Lézan : Saint-Pierre

L’église Saint-Pierre de Lézan a été identifiée comme susceptible d’appartenir au Premier Millénaire par son plan (image 13). Il s’agit d’une église à chevet carré. De telles églises font l’objet d’études un peu partout dans la région. Si certaines ont pu avoir été construites au XIVesiècle, la plupart semblent être nettement plus anciennes, antérieures à l’an 1000. Mais la datation est très délicate car les éléments significatifs sont pratiquement absents.

(Voir la description de cette église dans le Livre : Églises Romanes Oubliées du Bas-Languedoc p 62).

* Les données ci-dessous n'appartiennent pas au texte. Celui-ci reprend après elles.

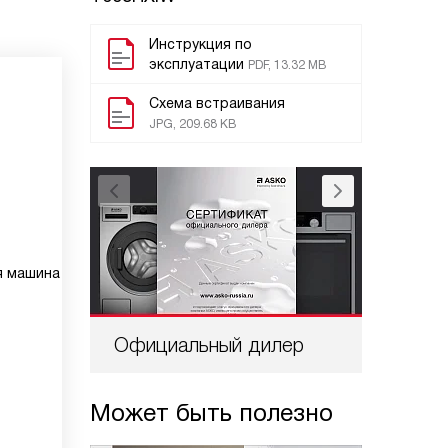
Инструкция по
эксплуатации
PDF, 13.32 MB
Схема встраивания
JPG, 209.68 KB
я машина
Официальный дилер
Проф
Может быть полезно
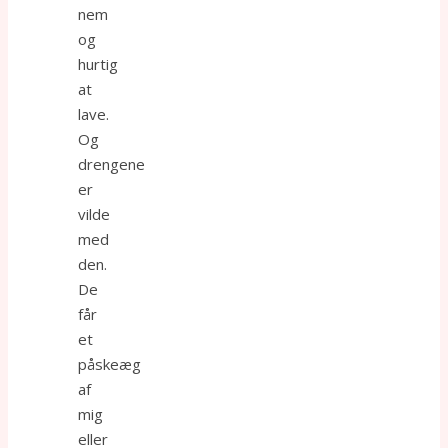
nem
og
hurtig
at
lave.
Og
drengene
er
vilde
med
den.
De
får
et
påskeæg
af
mig
eller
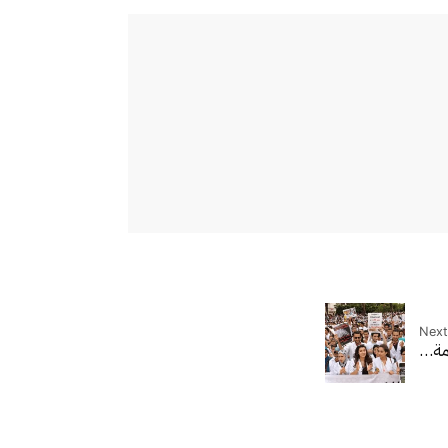
Next
زمة…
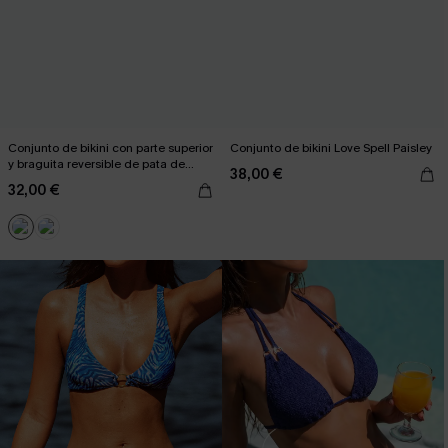
Conjunto de bikini con parte superior
Conjunto de bikini Love Spell Paisley
y braguita reversible de pata de
38,00 €
gallo marrón
32,00 €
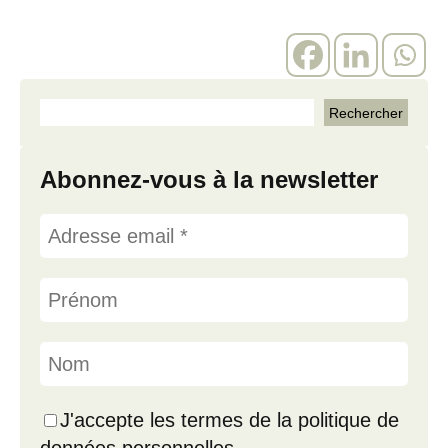
Abonnez-vous à la newsletter
J'accepte les termes de la politique de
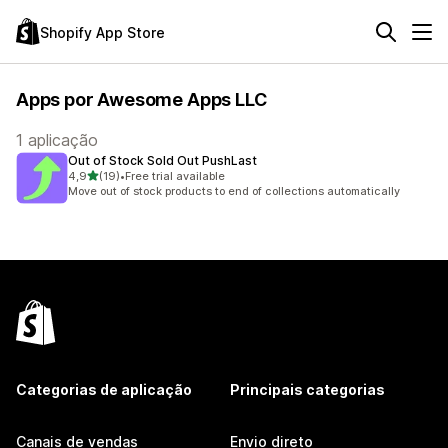
Shopify App Store
Apps por Awesome Apps LLC
1 aplicação
Out of Stock Sold Out PushLast
de 5 estrelas
4,9
(19)
•
Free trial available
19 total de avaliações
Move out of stock products to end of collections automatically
Categorias de aplicação
Principais categorias
Canais de vendas
Envio direto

Remoulins : Saint-Martin-de-Ferlières

La description de la décoration de cette église, « A l’intérieur, malgré le crépi on distingue un décor de damier et de câbles torsadés sur les impostes des arcs engagés. », ainsi que la présence à proximité de tombes des Veet VIesiècles, permettent d’envisager une haute datation. Son plan (image 14) semble lui aussi témoigner d’une haute datation. En effet le chœur de forme rallongée est l’intermédiaire entre le chœur semi-circulaire et le chœur muni d’une travée (ou avant-chœur).

(Voir la description de cette église dans le Livre : Églises Romanes Oubliées du Bas-Languedoc p 397).




Rousson : Saint-Martin

Le plan (image 15) de l’église Saint-Martin de Rousson peut être interprété de deux façons différentes. Soit c’est celui d’une église triple : une nef à 3 vaisseaux et 3 absides situées dans le prolongement des 3 vaisseaux. Soit c’est celui d’une église à nef unique : la nef est à un seul vaisseau prolongé par un transept contenant trois salles sur lesquelles se greffent les absides. Si c’est la première interprétation qui est la bonne, cette église est très probablement d’une haute ancienneté : VIe ou VIIe siècle). Dans le second cas, l’église serait plus récente tout en appartenant au Premier Millénaire.

(Voir la description de cette église dans le Livre : Églises Romanes Oubliées du Bas-Languedoc p 400).